Authors: Yumo Xu, Mirella Lapata
Paper reference: https://aclanthology.org/2021.acl-long.475.pdf

Contribution

This paper proposes a weakly supervised framework for abstractive Query Focused Summarization (QFS) under low-resource setting (no query-related resources are required). In particular, the paper introduces a Masked ROUGE Regression framework (MARGE) for evidence sentences estimation and ranking, which relies on a unified representation for summaries and queries. As such, summaries in generic data can be converted into proxy queries for learning a query model.

The proposed framework achieves state-of-the-art results on both evidence ranking and abstractive QFS despite the weakly supervised setting.

Details

Query-Focused Summarization (QFS)

Given a specified query $Q$ and a cluster of documents $D$, the task is to generate a short summary $S$ answering the query. $Q$ often consists of a short title and a query narrative which is longer and more detailed.

Background

Given that ${(D, Q, S)}$ is not readily available, recent work resort to distant supervision from query-relevant NLP resources including question answering. However, queries in QA datasets and QFS are two types of queries and therefore are not identically distributed. Also, it is practically infeasible to find appropriate query-related resources for all domains and topics.

Method

The paper decomposes abstractive QFS into two subtasks:
(1) Query Modeling. Find supportive evidence within a document collection/cluster for a query;
(2) Query Focused Generation. Generate an abstractive summary based on found evidence.

Query Modeling

Overview

The paper trains a query model $q_{\theta}(D| Q ; \theta)$ to estimate whether each sentence in document cluster $D$ is relevant to query $Q$. The paper trains the model on (summary, sentence) pairs via distant supervision derived from generic summarization data ${(D, S)}$ (without $Q$), which is easier to obtain.

Assumptions

  • Summaries themselves constitute a response to latent queries.
  • Answers to queries can be found in sentences from document cluster $D$.
  • If sentences have a high ROUGE score against the reference summary they are likely to contain an answer.

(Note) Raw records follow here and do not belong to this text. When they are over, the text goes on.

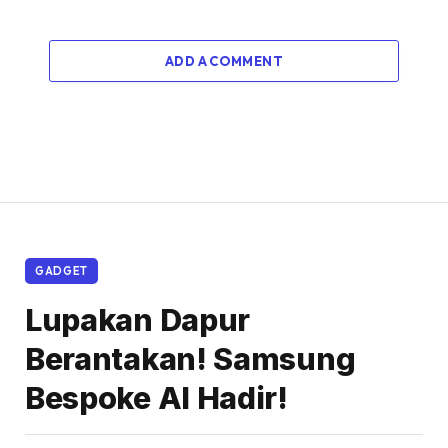
ADD A COMMENT
GADGET
Lupakan Dapur
Berantakan! Samsung
Bespoke AI Hadir!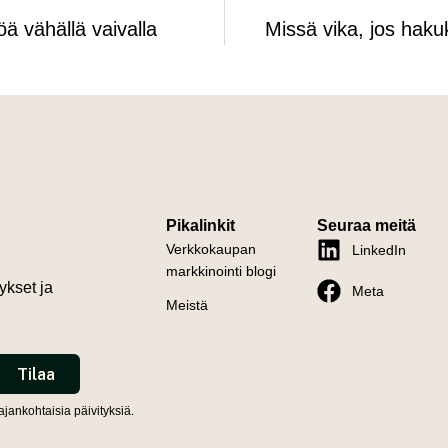
öä vähällä vaivalla
Missä vika, jos haku
Pikalinkit
Seuraa meitä
Verkkokaupan
LinkedIn
markkinointi blogi
ykset ja
Meta
Meistä
jankohtaisia päivityksiä.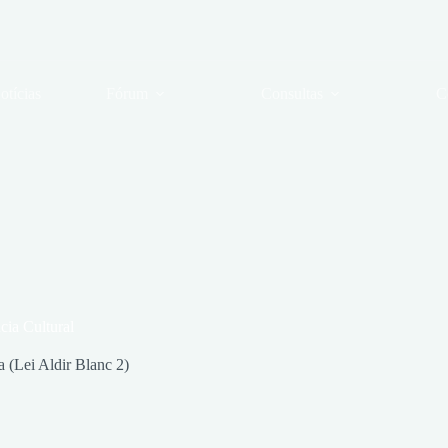
otícias
Fórum
Consultas
C
ia Cultural
 (Lei Aldir Blanc 2)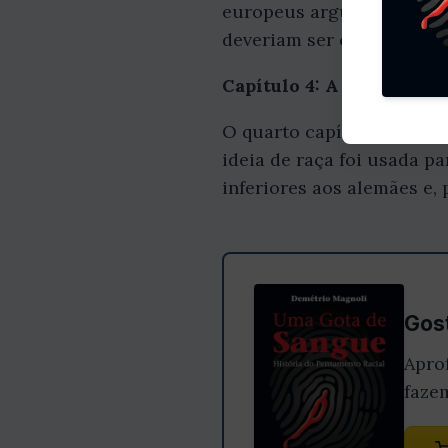
europeus argumentavam qu
deveriam ser colonizados.
Capítulo 4: A Raça e o N
O quarto capítulo do livr
ideia de raça foi usada p
inferiores aos alemães e,
Gost
Apro
faze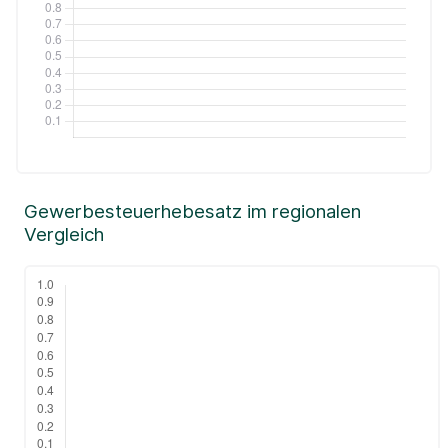
Gewerbesteuerhebesatz im regionalen
Vergleich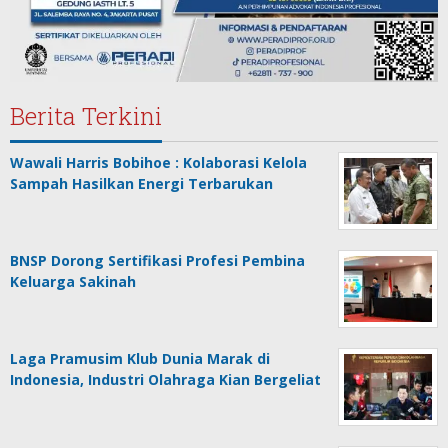
Berita Terkini
Wawali Harris Bobihoe : Kolaborasi Kelola
Sampah Hasilkan Energi Terbarukan
BNSP Dorong Sertifikasi Profesi Pembina
Keluarga Sakinah
Laga Pramusim Klub Dunia Marak di
Indonesia, Industri Olahraga Kian Bergeliat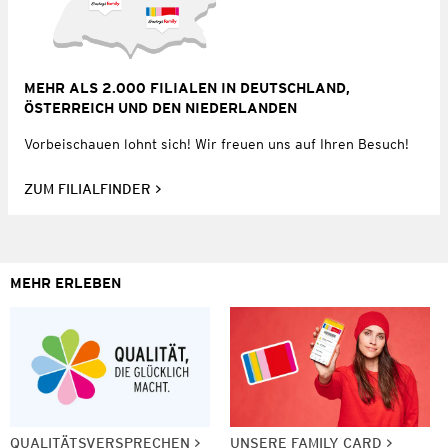
MEHR ALS 2.000 FILIALEN IN DEUTSCHLAND,
ÖSTERREICH UND DEN NIEDERLANDEN
Vorbeischauen lohnt sich! Wir freuen uns auf Ihren Besuch!
ZUM FILIALFINDER
MEHR ERLEBEN
QUALITÄTSVERSPRECHEN
UNSERE FAMILY CARD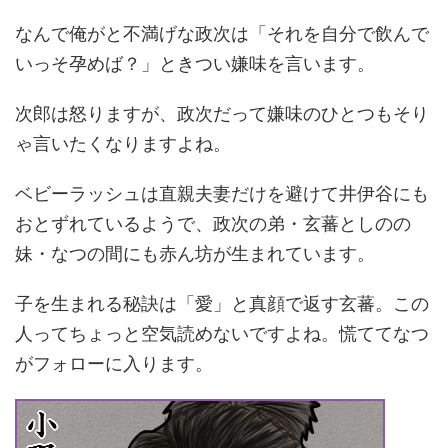
なんで俺がと不満げな政次は「それを自分で飲んで
いっそ孕めば？」ときつい嫌味を言います。
次郎は怒りますが、政次だって嫌味のひとつもそり
ゃ言いたくなりますよね。
ベビーラッシュは直親夫妻だけを避けて井伊谷にも
おとずれているようで、政次の弟・玄蕃としのの
妹・なつの間にも赤ん坊が生まれています。
子を生まれる秘訣は「愛」と真顔で返す玄蕃。この
人ってちょっと空気読めないですよね。慌ててなつ
がフォローに入ります。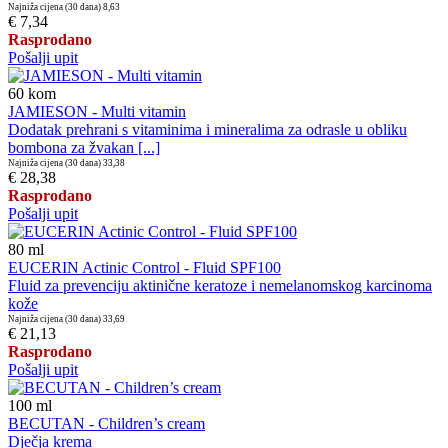
Najniža cijena (30 dana)
8,63
€ 7,34
Rasprodano
Pošalji upit
60
kom
JAMIESON - Multi vitamin
Dodatak prehrani s vitaminima i mineralima za odrasle u obliku
bombona za žvakan [...]
Najniža cijena (30 dana)
33,38
€ 28,38
Rasprodano
Pošalji upit
80
ml
EUCERIN Actinic Control - Fluid SPF100
Fluid za prevenciju aktinične keratoze i nemelanomskog karcinoma
kože
Najniža cijena (30 dana)
33,69
€ 21,13
Rasprodano
Pošalji upit
100
ml
BECUTAN - Children’s cream
Dječja krema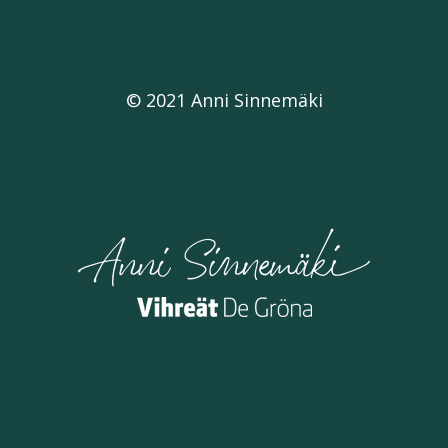
© 2021 Anni Sinnemäki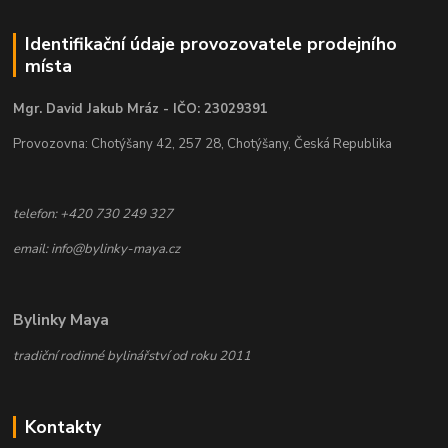
Identifikační údaje provozovatele prodejního
místa
Mgr. David Jakub Mráz - IČO: 23029391
Provozovna: Chotýšany 42, 257 28, Chotýšany, Česká Republika
telefon: +420 730 249 327
email: info@bylinky-maya.cz
Bylinky Maya
tradiční rodinné bylinářství od roku 2011
Kontakty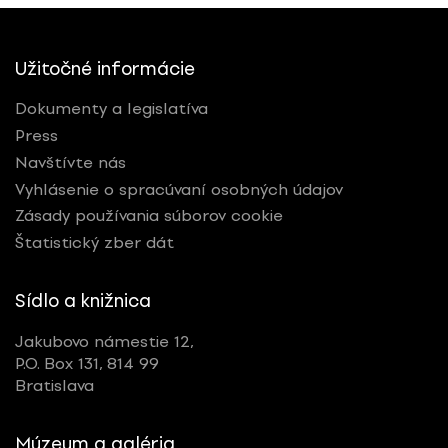
Užitočné informácie
Dokumenty a legislatíva
Press
Navštívte nás
Vyhlásenie o spracúvaní osobných údajov
Zásady používania súborov cookie
Štatistický zber dát
Sídlo a knižnica
Jakubovo námestie 12,
P.O. Box 131, 814 99
Bratislava
Múzeum a galéria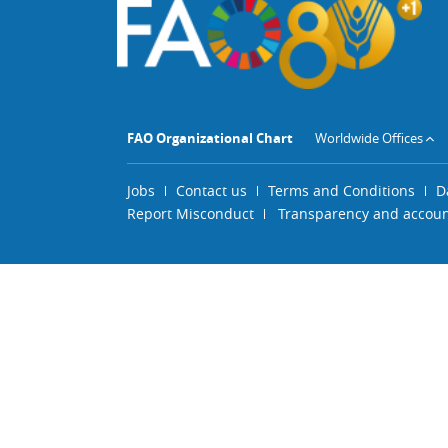
FAO Organizational Chart
Worldwide Offices
Jobs
Contact us
Terms and Conditions
D
Report Misconduct
Transparency and account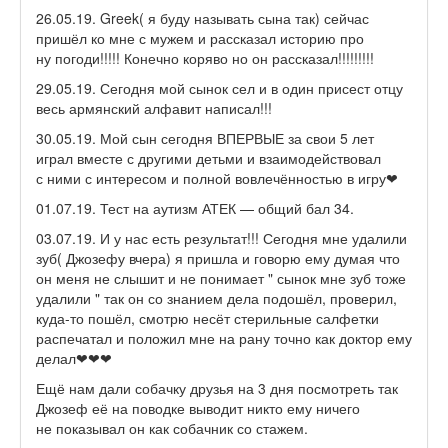
26.05.19. Greek( я буду называть сына так) сейчас
пришёл ко мне с мужем и рассказал историю про
ну погоди!!!!! Конечно коряво но он рассказал!!!!!!!!!
29.05.19. Сегодня мой сынок сел и в один присест отцу
весь армянский алфавит написал!!!
30.05.19. Мой сын сегодня ВПЕРВЫЕ за свои 5 лет
играл вместе с другими детьми и взаимодействовал
с ними с интересом и полной вовлечённостью в игру❤
01.07.19. Тест на аутизм АТЕК — общий бал 34.
03.07.19. И у нас есть результат!!! Сегодня мне удалили
зуб( Джозефу вчера) я пришла и говорю ему думая что
он меня не слышит и не понимает " сынок мне зуб тоже
удалили " так он со знанием дела подошёл, проверил,
куда-то пошёл, смотрю несёт стерильные салфетки
распечатал и положил мне на рану точно как доктор ему
делал❤❤❤
Ещё нам дали собачку друзья на 3 дня посмотреть так
Джозеф её на поводке выводит никто ему ничего
не показывал он как собачник со стажем.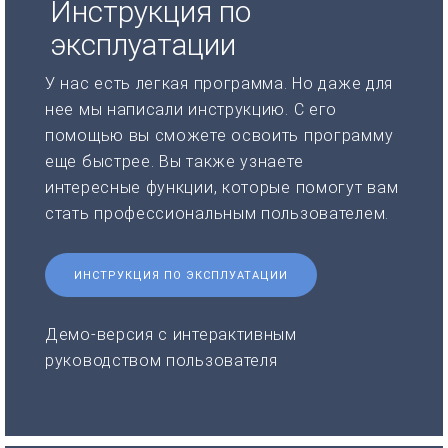
Инструкция по
эксплуатации
У нас есть легкая программа. Но даже для
нее мы написали инструкцию. С его
помощью вы сможете освоить программу
еще быстрее. Вы также узнаете
интересные функции, которые помогут вам
стать профессиональным пользователем.
ИНСТРУКЦИЯ ПО ЭКСПЛУАТАЦИИ
Демо-версия с интерактивным
руководством пользователя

Unified Masked Representation (UMR)

The paper renders queries and summaries in a Unified Masked Representation (UMR) which enables summaries to serve as proxy queries for model training. Therefore, even there are no real query during training, the ground truth summary can indeed be proxy queries to assist training.

UMR for summaries: The UMR for a summary is indeed a summary where some arguments of propositions (using OpenIE) are randomly masked.
UMR for quries: the paper manually collects a small set of query words and mask these words out. For example, how is A , what is B, describe A and tell me B.

The paper uses proxy query $\text{UMR}_S$ during training and an actual query $\text{UMR}_Q$ during inference.

Evidence Ranking

The paper feeds the concatenation of a UMR query and a candidate sentence from document cluster into BERT in the form of “[CLS] $\mathcal{U}$ [SEP] $\mathcal{C}$ [SEP]” to estimates whether the sentence contains sufficient evidence to answer the query.

$\mathcal{U}$ is a sequence of tokens within a UMR query ($\text{UMR}_S$/$\text{UMR}_Q$) and $\mathcal{C}$ a sequence of tokens in a document sentence. The highest ranked sentences are deemed query-relevant and passed on to the summary generation model.

The paper designs a masked ROUGE regression to update BERT during training by using ROUGE as a distant supervision signal.

Query Narrative Expansion

In some cases queries may be relatively short and narratives absent. This can be problematic for the paper’s setup since summary-based query proxies are typically long and detailed. To match the distribution, query narratives are automatically created for short queries in an unsupervised fashion.

Query Focused Generation

The generation model $p_{\phi}(S | D, Q ; \phi)$ generates query focused abstractive summary $S$ conditioned on evidence provided by the query model and (optionally) the query itself.

Summarization Input

For each instance, all sentences are ranked in descending order according to their ROUGE-2 score against the reference summary. The pretrained language model is fine-tuned against this evidence-ranked list of sentences. During inference, when actual queries are available, top sentences ranked by the query model are used as input to generate.

Summary Length Control

Inform the model the summary length by prepending an expected length token (e.g. [250]) to sentences selected by the evidence ranker.